Il est régulièrement démontré que caresser un animal de compagnie fait baisser les niveaux de cortisol, l’hormone liée au stress. En cette période de pandémie plus que jamais. Pour Jean-Yves Gauchet, passionné de chats, l’un des principaux intérêts du félin est d’ailleurs d’adorer les caresses. « En ce moment, on est privés de contacts physiques. On a plus le droit de se toucher. Or le chat, non seulement permet les caresses mais en veut et en redemande ». Mais pour l’expert, le must de l’apaisement vient du ronronnement. « C’est c’est souvent un son qu’on a entendu pour la première fois quand on était tout petit, blotti contre un chat. Aussi, il nous ramène automatiquement à des souvenirs paisibles, c’est une Madeleine de Proust. Cette association positive poussera notre cerveau à produire de la sérotonine, connue pour ses vertus apaisantes. Mais cela se joue également au niveau de la peau. Il développe : Les ronronnements sont des vibrations. Nous les percevons grâce aux corpuscules de Paccini, des terminaisons nerveuses situées au ras de la peau, qui nous permettent de reconnaître des choses agréables. Quand ils se mettent à vibrer, cela arrive dans une zone cérébrale du plaisir qui produit de l’endorphine, autre hormone du bonheur ».
C’est pourquoi, le vétérinaire recommande aux insomniaques d’écouter des ronronnements de chats en audio. « Mais rien ne vaut un chat sur les genoux, au chaud chez nous, concède-t-il. Ça marche pour calmer à court terme si on le cajole tous les jours pendant un petit quart d’heure... »
Un animal de compagnie serait-il plus efficace que toutes les "pilules du bonheur" ? Oui, mais ! Encore faut-il que le lien avec le maître soit fort. Ainsi le concept du bar à chat -une mode qui tend à se déverlopper- où l’on va avant tout pour boire un verre entre amis n’aurait aucun intérêt thérapeutique. Ce qui ne veut pas pour autant dire que le chat doit appartenir à quelqu’un en particulier pour lui faire du bien. Jean-Yves Gauchet est donc tout à fait favorable à la présence de ces félins domestiques dans les maisons de retraite, tendance qui prend de plus en plus. Comme le rappelle le site Capretraite.com, « les animaux s’invitent d’ailleurs de plus en plus souvent dans les Ehpad à travers la zoothérapie ».

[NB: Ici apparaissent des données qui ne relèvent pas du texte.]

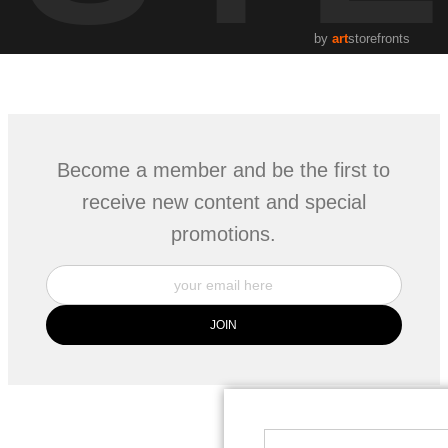
by
art
storefronts
Become a member and be the first to
receive new content and special
promotions.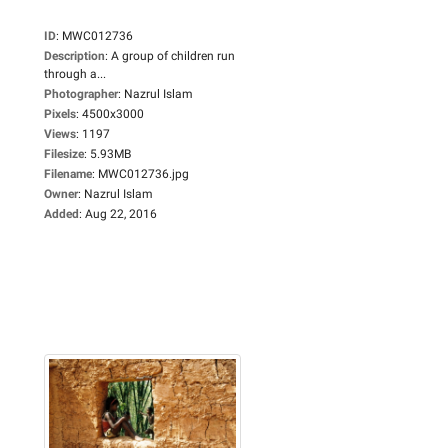
ID
:
MWC012736
Description
:
A group of children run
through a...
Photographer
:
Nazrul Islam
Pixels
:
4500x3000
Views
:
1197
Filesize
:
5.93MB
Filename
:
MWC012736.jpg
Owner
:
Nazrul Islam
Added
:
Aug 22, 2016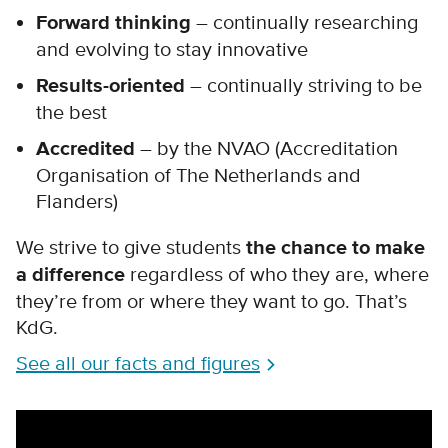
Forward thinking
– continually researching
and evolving to stay innovative
Results-oriented
– continually striving to be
the best
Accredited
– by the NVAO (Accreditation
Organisation of The Netherlands and
Flanders)
We strive to give students
the chance to make
a difference
regardless of who they are, where
they’re from or where they want to go. That’s
KdG.
See all our facts and figures
Remote video URL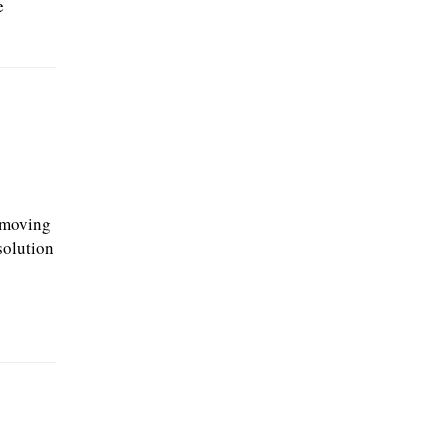
e
 moving
solution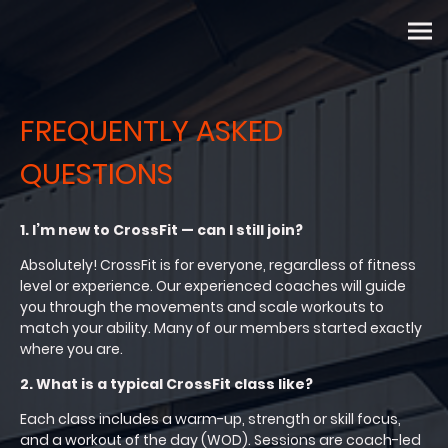
FREQUENTLY ASKED
QUESTIONS
1. I’m new to CrossFit — can I still join?
Absolutely! CrossFit is for everyone, regardless of fitness
level or experience. Our experienced coaches will guide
you through the movements and scale workouts to
match your ability. Many of our members started exactly
where you are.
2. What is a typical CrossFit class like?
Each class includes a warm-up, strength or skill focus,
and a workout of the day (WOD). Sessions are coach-led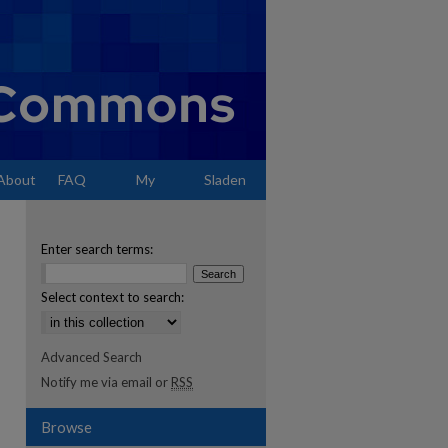
About
FAQ
My
Sladen
Account
Enter search terms:
Select context to search:
Advanced Search
Notify me via email or
RSS
Browse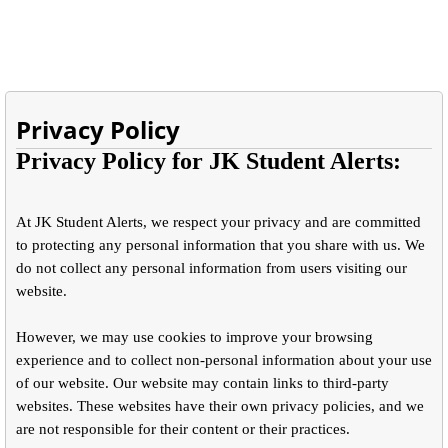
Privacy Policy
Privacy Policy for JK Student Alerts:
At JK Student Alerts, we respect your privacy and are committed
to protecting any personal information that you share with us. We
do not collect any personal information from users visiting our
website.
However, we may use cookies to improve your browsing
experience and to collect non-personal information about your use
of our website. Our website may contain links to third-party
websites. These websites have their own privacy policies, and we
are not responsible for their content or their practices.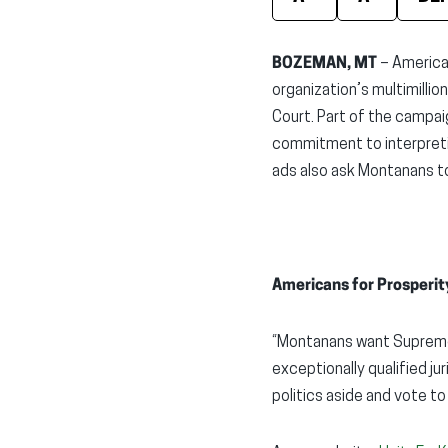
BOZEMAN, MT
– American
organization’s multimi
lli
Court. Part of the campai
commitment to interpretin
ads
also
ask Montanans to
Americans for Prosperit
“Montanans want Supreme 
exceptionally qualified ju
politics aside and vote to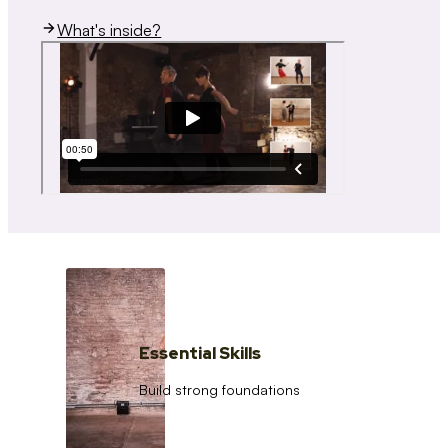
What's inside?
Essential Skills
Build strong foundations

« Ce n’est pas encore généralisé partout car souvent les gérants ont peur que les animaux soient trop contraignants mais les gens en déclin cognitif auraient tout à gagner à être sollicités par des souvenirs via les ronronnements, à partager du lien avec les chats et même pourquoi pas miauler puisque le vieillissement c’est aussi retomber dans l’enfance !», argue Jean-Yves Gauchet.